== Work task ==
Without changing a character, return the entries, but not the images they hold.

[Document structure recognition data]
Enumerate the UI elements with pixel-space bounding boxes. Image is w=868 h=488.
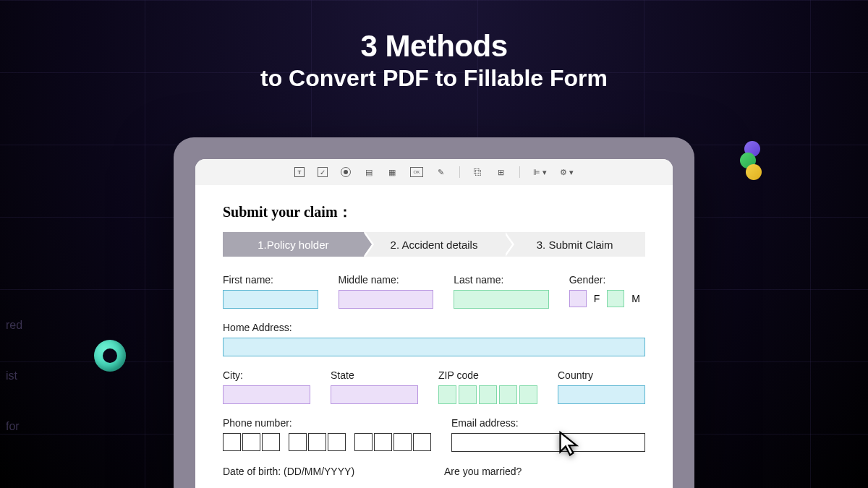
button-icon[interactable]: OK xyxy=(410,167,423,177)
copy-icon[interactable]: ⿻ xyxy=(473,167,483,177)
toolbar-separator xyxy=(459,166,460,178)
field-state: State xyxy=(331,369,418,404)
row-location: City: State ZIP code Country xyxy=(223,369,645,404)
label-country: Country xyxy=(558,369,645,381)
label-last-name: Last name: xyxy=(454,274,549,286)
label-home-address: Home Address: xyxy=(223,322,645,333)
field-country: Country xyxy=(558,369,645,404)
form-area: Submit your claim： 1.Policy holder 2. Ac… xyxy=(195,185,673,488)
page-title: 3 Methods to Convert PDF to Fillable For… xyxy=(0,0,868,92)
row-names: First name: Middle name: Last name: Gend… xyxy=(223,274,645,309)
form-toolbar: T ✓ ▤ ▦ OK ✎ ⿻ ⊞ ⊫ ▾ ⚙ ▾ xyxy=(195,159,673,185)
radio-icon[interactable] xyxy=(341,167,351,177)
title-line1: 3 Methods xyxy=(0,29,868,64)
step-3[interactable]: 3. Submit Claim xyxy=(504,232,645,257)
settings-icon[interactable]: ⚙ ▾ xyxy=(560,168,574,177)
label-dob: Date of birth: (DD/MM/YYYY) xyxy=(223,466,354,477)
list-icon[interactable]: ▤ xyxy=(364,167,374,177)
label-state: State xyxy=(331,369,418,381)
step-1[interactable]: 1.Policy holder xyxy=(223,232,364,257)
field-first-name: First name: xyxy=(223,274,318,309)
field-email: Email address: xyxy=(451,417,645,452)
dropdown-icon[interactable]: ▦ xyxy=(387,167,397,177)
row-address: Home Address: xyxy=(223,322,645,356)
input-middle-name[interactable] xyxy=(339,290,434,309)
input-zip[interactable] xyxy=(438,385,537,404)
input-email[interactable] xyxy=(451,433,645,452)
toolbar-separator xyxy=(519,166,520,178)
field-home-address: Home Address: xyxy=(223,322,645,356)
tablet-screen: T ✓ ▤ ▦ OK ✎ ⿻ ⊞ ⊫ ▾ ⚙ ▾ Submit your cla… xyxy=(195,159,673,488)
field-last-name: Last name: xyxy=(454,274,549,309)
field-middle-name: Middle name: xyxy=(339,274,434,309)
input-state[interactable] xyxy=(331,385,418,404)
field-phone: Phone number: xyxy=(223,417,431,452)
form-heading: Submit your claim： xyxy=(223,202,645,222)
label-gender-f: F xyxy=(594,293,600,304)
decorative-torus-icon xyxy=(94,340,126,372)
step-2[interactable]: 2. Accident details xyxy=(364,232,505,257)
label-gender-m: M xyxy=(631,293,640,304)
align-icon[interactable]: ⊫ ▾ xyxy=(533,168,547,177)
field-married: Are you married? xyxy=(444,465,645,478)
side-text-3: for xyxy=(0,401,22,452)
checkbox-icon[interactable]: ✓ xyxy=(318,167,328,177)
step-indicator: 1.Policy holder 2. Accident details 3. S… xyxy=(223,232,645,257)
checkbox-gender-f[interactable] xyxy=(569,290,587,307)
checkbox-gender-m[interactable] xyxy=(607,290,624,307)
label-gender: Gender: xyxy=(569,274,645,286)
side-text: red ist for xyxy=(0,300,22,452)
input-city[interactable] xyxy=(223,385,310,404)
field-dob: Date of birth: (DD/MM/YYYY) xyxy=(223,465,424,478)
row-dob-married: Date of birth: (DD/MM/YYYY) Are you marr… xyxy=(223,465,645,478)
label-middle-name: Middle name: xyxy=(339,274,434,286)
input-country[interactable] xyxy=(558,385,645,404)
label-phone: Phone number: xyxy=(223,417,431,429)
input-first-name[interactable] xyxy=(223,290,318,309)
input-home-address[interactable] xyxy=(223,338,645,356)
side-text-2: ist xyxy=(0,351,22,401)
label-zip: ZIP code xyxy=(438,369,537,381)
label-first-name: First name: xyxy=(223,274,318,286)
signature-icon[interactable]: ✎ xyxy=(436,167,446,177)
field-zip: ZIP code xyxy=(438,369,537,404)
text-field-icon[interactable]: T xyxy=(294,167,305,177)
grid-icon[interactable]: ⊞ xyxy=(496,167,506,177)
input-last-name[interactable] xyxy=(454,290,549,309)
decorative-squiggle-icon xyxy=(734,141,770,184)
field-gender: Gender: F M xyxy=(569,274,645,309)
side-text-1: red xyxy=(0,300,22,351)
label-email: Email address: xyxy=(451,417,645,429)
label-married: Are you married? xyxy=(444,466,522,477)
input-phone[interactable] xyxy=(223,433,431,451)
label-city: City: xyxy=(223,369,310,381)
field-city: City: xyxy=(223,369,310,404)
title-line2: to Convert PDF to Fillable Form xyxy=(0,65,868,92)
tablet-frame: T ✓ ▤ ▦ OK ✎ ⿻ ⊞ ⊫ ▾ ⚙ ▾ Submit your cla… xyxy=(174,137,694,488)
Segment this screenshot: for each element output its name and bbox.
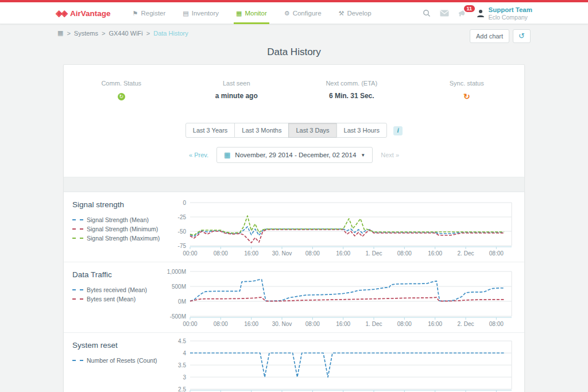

== Solution to this task ==
Enumerate the UI elements with pixel-space bounding boxes. Image is w=868 h=488.
button-icon[interactable]: OK xyxy=(410,167,423,177)
copy-icon[interactable]: ⿻ xyxy=(473,167,483,177)
toolbar-separator xyxy=(459,166,460,178)
field-state: State xyxy=(331,369,418,404)
row-location: City: State ZIP code Country xyxy=(223,369,645,404)
label-country: Country xyxy=(558,369,645,381)
label-last-name: Last name: xyxy=(454,274,549,286)
label-home-address: Home Address: xyxy=(223,322,645,333)
field-country: Country xyxy=(558,369,645,404)
form-area: Submit your claim： 1.Policy holder 2. Ac… xyxy=(195,185,673,488)
page-title: 3 Methods to Convert PDF to Fillable For… xyxy=(0,0,868,92)
row-names: First name: Middle name: Last name: Gend… xyxy=(223,274,645,309)
form-toolbar: T ✓ ▤ ▦ OK ✎ ⿻ ⊞ ⊫ ▾ ⚙ ▾ xyxy=(195,159,673,185)
radio-icon[interactable] xyxy=(341,167,351,177)
title-line1: 3 Methods xyxy=(0,29,868,64)
step-3[interactable]: 3. Submit Claim xyxy=(504,232,645,257)
settings-icon[interactable]: ⚙ ▾ xyxy=(560,168,574,177)
label-dob: Date of birth: (DD/MM/YYYY) xyxy=(223,466,354,477)
list-icon[interactable]: ▤ xyxy=(364,167,374,177)
label-state: State xyxy=(331,369,418,381)
step-1[interactable]: 1.Policy holder xyxy=(223,232,364,257)
field-first-name: First name: xyxy=(223,274,318,309)
field-email: Email address: xyxy=(451,417,645,452)
dropdown-icon[interactable]: ▦ xyxy=(387,167,397,177)
row-address: Home Address: xyxy=(223,322,645,356)
input-middle-name[interactable] xyxy=(339,290,434,309)
input-zip[interactable] xyxy=(438,385,537,404)
input-email[interactable] xyxy=(451,433,645,452)
toolbar-separator xyxy=(519,166,520,178)
field-home-address: Home Address: xyxy=(223,322,645,356)
tablet-screen: T ✓ ▤ ▦ OK ✎ ⿻ ⊞ ⊫ ▾ ⚙ ▾ Submit your cla… xyxy=(195,159,673,488)
field-last-name: Last name: xyxy=(454,274,549,309)
field-middle-name: Middle name: xyxy=(339,274,434,309)
input-state[interactable] xyxy=(331,385,418,404)
field-phone: Phone number: xyxy=(223,417,431,452)
form-heading: Submit your claim： xyxy=(223,202,645,222)
label-gender-f: F xyxy=(594,293,600,304)
decorative-torus-icon xyxy=(94,340,126,372)
step-2[interactable]: 2. Accident details xyxy=(364,232,505,257)
label-gender-m: M xyxy=(631,293,640,304)
align-icon[interactable]: ⊫ ▾ xyxy=(533,168,547,177)
field-married: Are you married? xyxy=(444,465,645,478)
side-text-3: for xyxy=(0,401,22,452)
checkbox-icon[interactable]: ✓ xyxy=(318,167,328,177)
step-indicator: 1.Policy holder 2. Accident details 3. S… xyxy=(223,232,645,257)
checkbox-gender-f[interactable] xyxy=(569,290,587,307)
checkbox-gender-m[interactable] xyxy=(607,290,624,307)
label-gender: Gender: xyxy=(569,274,645,286)
side-text: red ist for xyxy=(0,300,22,452)
input-city[interactable] xyxy=(223,385,310,404)
field-dob: Date of birth: (DD/MM/YYYY) xyxy=(223,465,424,478)
row-dob-married: Date of birth: (DD/MM/YYYY) Are you marr… xyxy=(223,465,645,478)
label-middle-name: Middle name: xyxy=(339,274,434,286)
input-country[interactable] xyxy=(558,385,645,404)
label-phone: Phone number: xyxy=(223,417,431,429)
input-first-name[interactable] xyxy=(223,290,318,309)
input-home-address[interactable] xyxy=(223,338,645,356)
side-text-2: ist xyxy=(0,351,22,401)
label-zip: ZIP code xyxy=(438,369,537,381)
label-first-name: First name: xyxy=(223,274,318,286)
signature-icon[interactable]: ✎ xyxy=(436,167,446,177)
field-zip: ZIP code xyxy=(438,369,537,404)
text-field-icon[interactable]: T xyxy=(294,167,305,177)
grid-icon[interactable]: ⊞ xyxy=(496,167,506,177)
input-last-name[interactable] xyxy=(454,290,549,309)
decorative-squiggle-icon xyxy=(734,141,770,184)
field-gender: Gender: F M xyxy=(569,274,645,309)
side-text-1: red xyxy=(0,300,22,351)
label-email: Email address: xyxy=(451,417,645,429)
label-married: Are you married? xyxy=(444,466,522,477)
input-phone[interactable] xyxy=(223,433,431,451)
label-city: City: xyxy=(223,369,310,381)
field-city: City: xyxy=(223,369,310,404)
title-line2: to Convert PDF to Fillable Form xyxy=(0,65,868,92)
tablet-frame: T ✓ ▤ ▦ OK ✎ ⿻ ⊞ ⊫ ▾ ⚙ ▾ Submit your cla… xyxy=(174,137,694,488)
Segment this screenshot: for each element output its name and bbox.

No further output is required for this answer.